▶ **Exercise prompt**
Below are records with pictures. Transcribe exactly, and only, the lines from the line with "07. 08. 2026 |" to the line with "ινδιάνικο, που κατευνάζει τα πάθη.", both ends included, but not the pictures.

☆ ☆ ☆ ☆ ☆ ☆ ☆

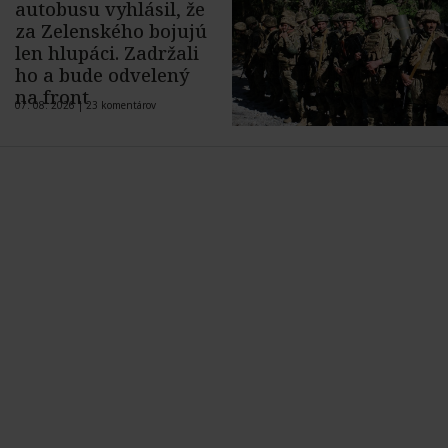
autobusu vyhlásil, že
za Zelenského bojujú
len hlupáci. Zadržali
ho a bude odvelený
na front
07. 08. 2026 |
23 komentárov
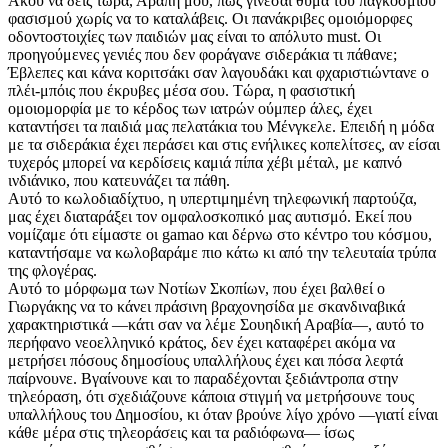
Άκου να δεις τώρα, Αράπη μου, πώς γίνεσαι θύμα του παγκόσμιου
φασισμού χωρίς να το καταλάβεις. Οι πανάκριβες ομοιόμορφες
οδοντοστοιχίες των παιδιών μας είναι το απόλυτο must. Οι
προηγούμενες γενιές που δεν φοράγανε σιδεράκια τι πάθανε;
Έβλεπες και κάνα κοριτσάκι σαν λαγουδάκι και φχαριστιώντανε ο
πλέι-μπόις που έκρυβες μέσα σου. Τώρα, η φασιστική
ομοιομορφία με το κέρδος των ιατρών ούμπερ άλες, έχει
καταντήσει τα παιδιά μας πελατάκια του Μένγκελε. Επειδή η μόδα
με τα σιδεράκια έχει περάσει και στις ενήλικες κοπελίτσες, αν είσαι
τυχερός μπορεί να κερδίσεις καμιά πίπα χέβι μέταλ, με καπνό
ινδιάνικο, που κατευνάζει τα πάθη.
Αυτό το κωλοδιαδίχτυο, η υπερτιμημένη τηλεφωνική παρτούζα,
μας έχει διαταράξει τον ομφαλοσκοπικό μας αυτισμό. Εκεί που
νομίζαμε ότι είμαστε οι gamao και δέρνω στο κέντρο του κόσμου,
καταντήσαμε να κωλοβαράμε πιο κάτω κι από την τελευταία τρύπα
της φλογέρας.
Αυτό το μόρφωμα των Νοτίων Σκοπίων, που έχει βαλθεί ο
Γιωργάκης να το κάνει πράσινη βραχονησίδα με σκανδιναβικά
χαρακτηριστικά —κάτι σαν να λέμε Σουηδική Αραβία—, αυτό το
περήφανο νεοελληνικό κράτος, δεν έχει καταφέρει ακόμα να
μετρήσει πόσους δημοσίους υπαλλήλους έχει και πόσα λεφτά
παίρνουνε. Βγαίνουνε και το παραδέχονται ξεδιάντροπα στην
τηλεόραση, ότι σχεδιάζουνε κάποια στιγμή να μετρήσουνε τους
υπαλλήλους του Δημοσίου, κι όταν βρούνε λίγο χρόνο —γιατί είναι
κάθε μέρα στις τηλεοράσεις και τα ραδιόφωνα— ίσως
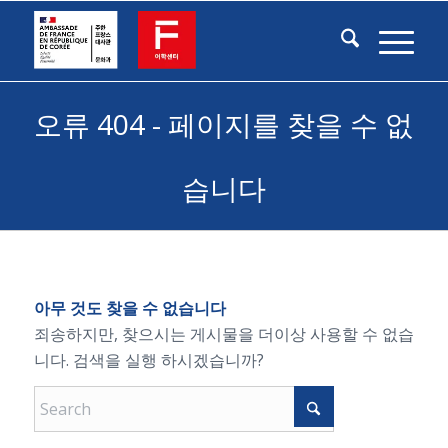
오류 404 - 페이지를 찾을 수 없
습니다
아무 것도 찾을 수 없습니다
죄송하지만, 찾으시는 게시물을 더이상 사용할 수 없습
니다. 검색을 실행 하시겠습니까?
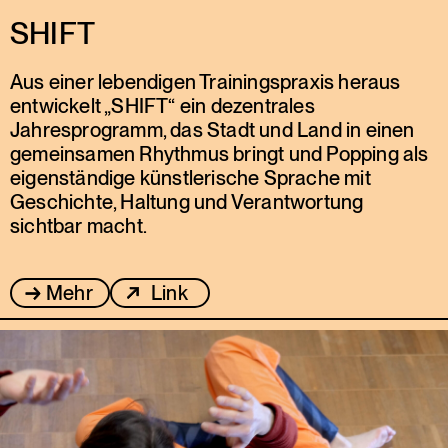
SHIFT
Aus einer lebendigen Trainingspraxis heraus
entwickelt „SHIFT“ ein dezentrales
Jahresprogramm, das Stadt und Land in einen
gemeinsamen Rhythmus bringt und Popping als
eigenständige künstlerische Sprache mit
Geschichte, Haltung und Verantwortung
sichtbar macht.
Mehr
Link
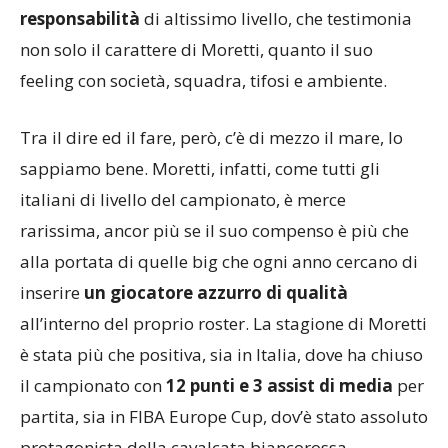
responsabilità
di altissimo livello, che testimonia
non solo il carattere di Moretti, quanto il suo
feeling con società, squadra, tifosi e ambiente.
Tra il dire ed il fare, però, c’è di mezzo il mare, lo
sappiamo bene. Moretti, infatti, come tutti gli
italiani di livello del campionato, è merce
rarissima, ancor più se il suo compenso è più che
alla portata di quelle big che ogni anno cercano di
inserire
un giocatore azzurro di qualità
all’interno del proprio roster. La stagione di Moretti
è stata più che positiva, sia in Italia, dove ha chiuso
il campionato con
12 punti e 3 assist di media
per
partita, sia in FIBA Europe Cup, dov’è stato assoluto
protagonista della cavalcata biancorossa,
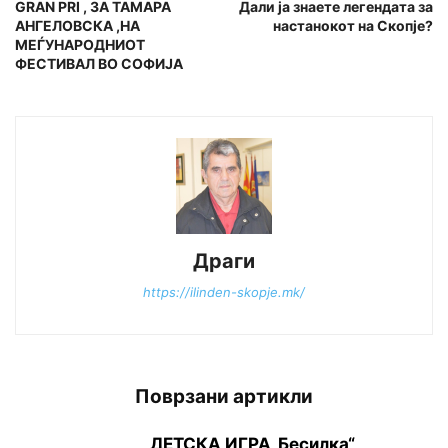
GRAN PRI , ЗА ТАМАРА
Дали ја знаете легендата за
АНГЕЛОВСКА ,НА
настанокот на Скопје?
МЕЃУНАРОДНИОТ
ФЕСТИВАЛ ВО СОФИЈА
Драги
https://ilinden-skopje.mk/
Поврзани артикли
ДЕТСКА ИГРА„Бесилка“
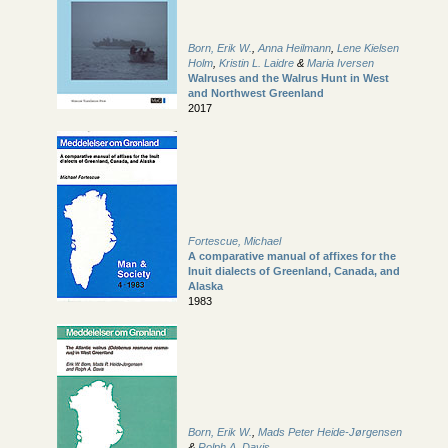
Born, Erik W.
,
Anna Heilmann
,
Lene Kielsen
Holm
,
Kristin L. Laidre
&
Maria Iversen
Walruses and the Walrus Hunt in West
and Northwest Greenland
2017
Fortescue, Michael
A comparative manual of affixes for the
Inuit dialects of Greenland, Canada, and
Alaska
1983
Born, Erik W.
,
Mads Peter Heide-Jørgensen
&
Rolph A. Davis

☆ ☆ ☆ ☆ ☆ ☆ ☆

▶ **Written answer**
07. 08. 2026 |
23 komentárov
Άκου να δεις τώρα, Αράπη μου, πώς γίνεσαι θύμα του παγκόσμιου
φασισμού χωρίς να το καταλάβεις. Οι πανάκριβες ομοιόμορφες
οδοντοστοιχίες των παιδιών μας είναι το απόλυτο must. Οι
προηγούμενες γενιές που δεν φοράγανε σιδεράκια τι πάθανε;
Έβλεπες και κάνα κοριτσάκι σαν λαγουδάκι και φχαριστιώντανε ο
πλέι-μπόις που έκρυβες μέσα σου. Τώρα, η φασιστική
ομοιομορφία με το κέρδος των ιατρών ούμπερ άλες, έχει
καταντήσει τα παιδιά μας πελατάκια του Μένγκελε. Επειδή η μόδα
με τα σιδεράκια έχει περάσει και στις ενήλικες κοπελίτσες, αν είσαι
τυχερός μπορεί να κερδίσεις καμιά πίπα χέβι μέταλ, με καπνό
ινδιάνικο, που κατευνάζει τα πάθη.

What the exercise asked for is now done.